##### Listed entries

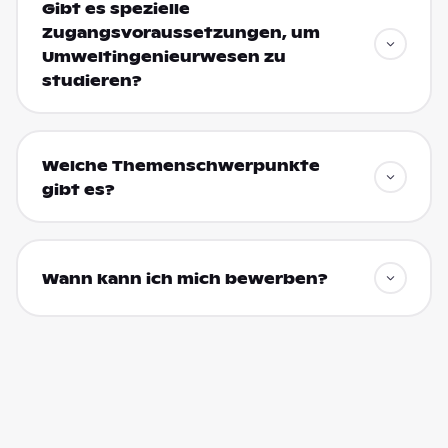
Gibt es spezielle
Zugangsvoraussetzungen, um
Umweltingenieurwesen zu
studieren?
Welche Themenschwerpunkte
gibt es?
Wann kann ich mich bewerben?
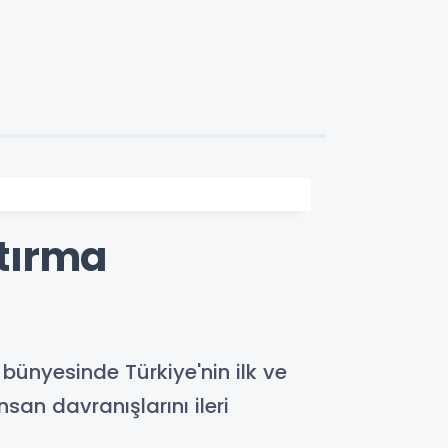
ştırma
bünyesinde Türkiye'nin ilk ve
san davranışlarını ileri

##########

#### [Required action]
The records above should be returned exactly, with only their pictures held back.

#### [Final answer]
Gibt es spezielle
Zugangsvoraussetzungen, um
Umweltingenieurwesen zu
studieren?
Welche Themenschwerpunkte
gibt es?
Wann kann ich mich bewerben?
ştırma
bünyesinde Türkiye'nin ilk ve
san davranışlarını ileri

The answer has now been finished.